**What needs to be done**
What you return should be the complete data below, word for word, with no pictures in it.

Extracted page text data
* * * * *
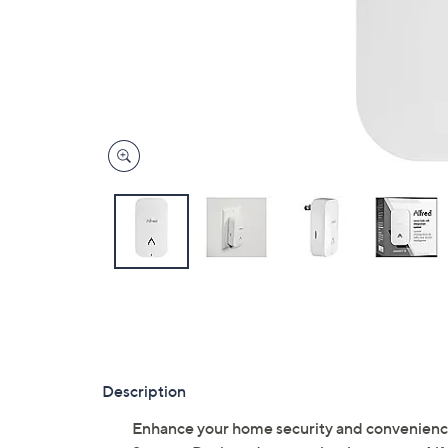
Description
Enhance your home security and convenienc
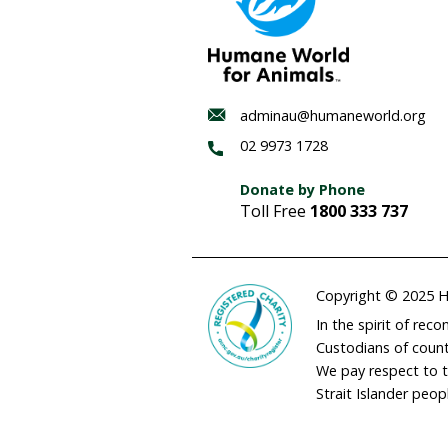
Habitat
regenerat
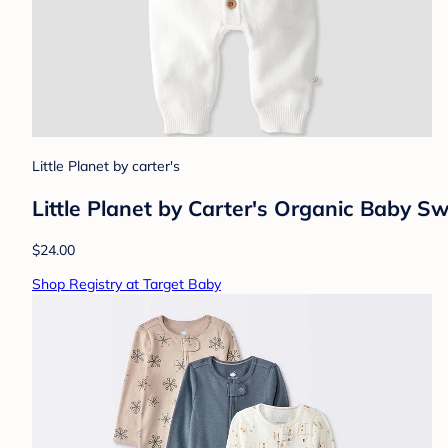
Little Planet by carter's
Little Planet by Carter's Organic Baby 
$24.00
Shop Registry at Target Baby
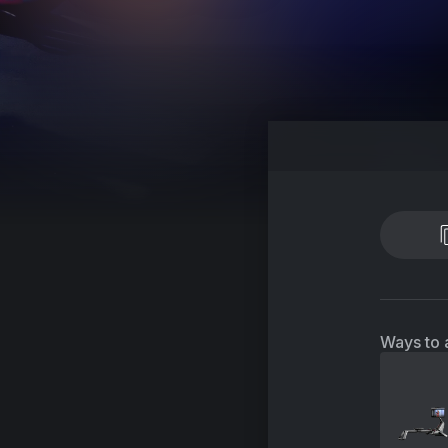
Ways to 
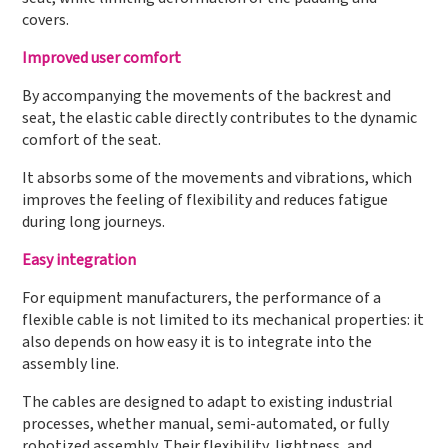
covers.
Improved user comfort
By accompanying the movements of the backrest and
seat, the elastic cable directly contributes to the dynamic
comfort of the seat.
It absorbs some of the movements and vibrations, which
improves the feeling of flexibility and reduces fatigue
during long journeys.
Easy integration
For equipment manufacturers, the performance of a
flexible cable is not limited to its mechanical properties: it
also depends on how easy it is to integrate into the
assembly line.
The cables are designed to adapt to existing industrial
processes, whether manual, semi-automated, or fully
robotized assembly. Their flexibility, lightness, and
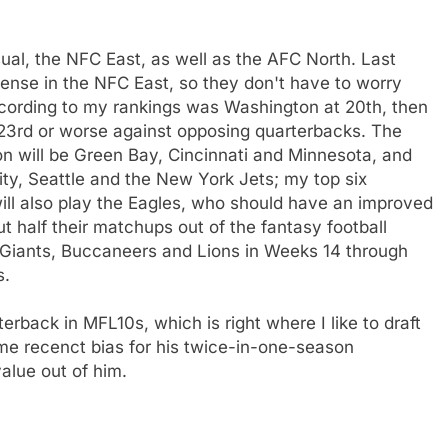
ual, the NFC East, as well as the AFC North. Last
nse in the NFC East, so they don't have to worry
cording to my rankings was Washington at 20th, then
 23rd or worse against opposing quarterbacks. The
n will be Green Bay, Cincinnati and Minnesota, and
ity, Seattle and the New York Jets; my top six
ill also play the Eagles, who should have an improved
t half their matchups out of the fantasy football
 Giants, Buccaneers and Lions in Weeks 14 through
s.
erback in MFL10s, which is right where I like to draft
me recenct bias for his twice-in-one-season
value out of him.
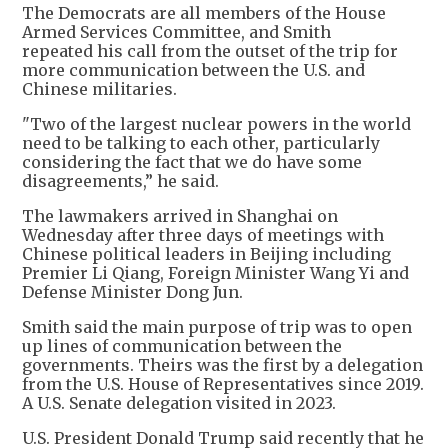
The Democrats are all members of the House
Armed Services Committee, and Smith
repeated his call from the outset of the trip for
more communication between the U.S. and
Chinese militaries.
"Two of the largest nuclear powers in the world
need to be talking to each other, particularly
considering the fact that we do have some
disagreements,” he said.
The lawmakers arrived in Shanghai on
Wednesday after three days of meetings with
Chinese political leaders in Beijing including
Premier Li Qiang, Foreign Minister Wang Yi and
Defense Minister Dong Jun.
Smith said the main purpose of trip was to open
up lines of communication between the
governments. Theirs was the first by a delegation
from the U.S. House of Representatives since 2019.
A U.S. Senate delegation visited in 2023.
U.S. President Donald Trump said recently that he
* * * * *
**Answer to the problem**
Description
Enhance your home security and convenienc
Habitat
regenerat
Little Planet by carter's
Little Planet by Carter's Organic Baby 
$24.00
Shop Registry at Target Baby
Ways to 
covers.
Improved user comfort
By accompanying the movements of the backrest and
seat, the elastic cable directly contributes to the dynamic
comfort of the seat.
It absorbs some of the movements and vibrations, which
improves the feeling of flexibility and reduces fatigue
during long journeys.
Easy integration
For equipment manufacturers, the performance of a
flexible cable is not limited to its mechanical properties: it
also depends on how easy it is to integrate into the
assembly line.
The cables are designed to adapt to existing industrial
processes, whether manual, semi-automated, or fully
robotized assembly. Their flexibility, lightness, and
ual, the NFC East, as well as the AFC North. Last
nse in the NFC East, so they don't have to worry
cording to my rankings was Washington at 20th, then
 23rd or worse against opposing quarterbacks. The
n will be Green Bay, Cincinnati and Minnesota, and
ity, Seattle and the New York Jets; my top six
ill also play the Eagles, who should have an improved
t half their matchups out of the fantasy football
 Giants, Buccaneers and Lions in Weeks 14 through
s.
erback in MFL10s, which is right where I like to draft
me recenct bias for his twice-in-one-season
value out of him.
The Democrats are all members of the House
Armed Services Committee, and Smith
repeated his call from the outset of the trip for
more communication between the U.S. and
Chinese militaries.
"Two of the largest nuclear powers in the world
need to be talking to each other, particularly
considering the fact that we do have some
disagreements,” he said.
The lawmakers arrived in Shanghai on
Wednesday after three days of meetings with
Chinese political leaders in Beijing including
Premier Li Qiang, Foreign Minister Wang Yi and
Defense Minister Dong Jun.
Smith said the main purpose of trip was to open
up lines of communication between the
governments. Theirs was the first by a delegation
from the U.S. House of Representatives since 2019.
A U.S. Senate delegation visited in 2023.
U.S. President Donald Trump said recently that he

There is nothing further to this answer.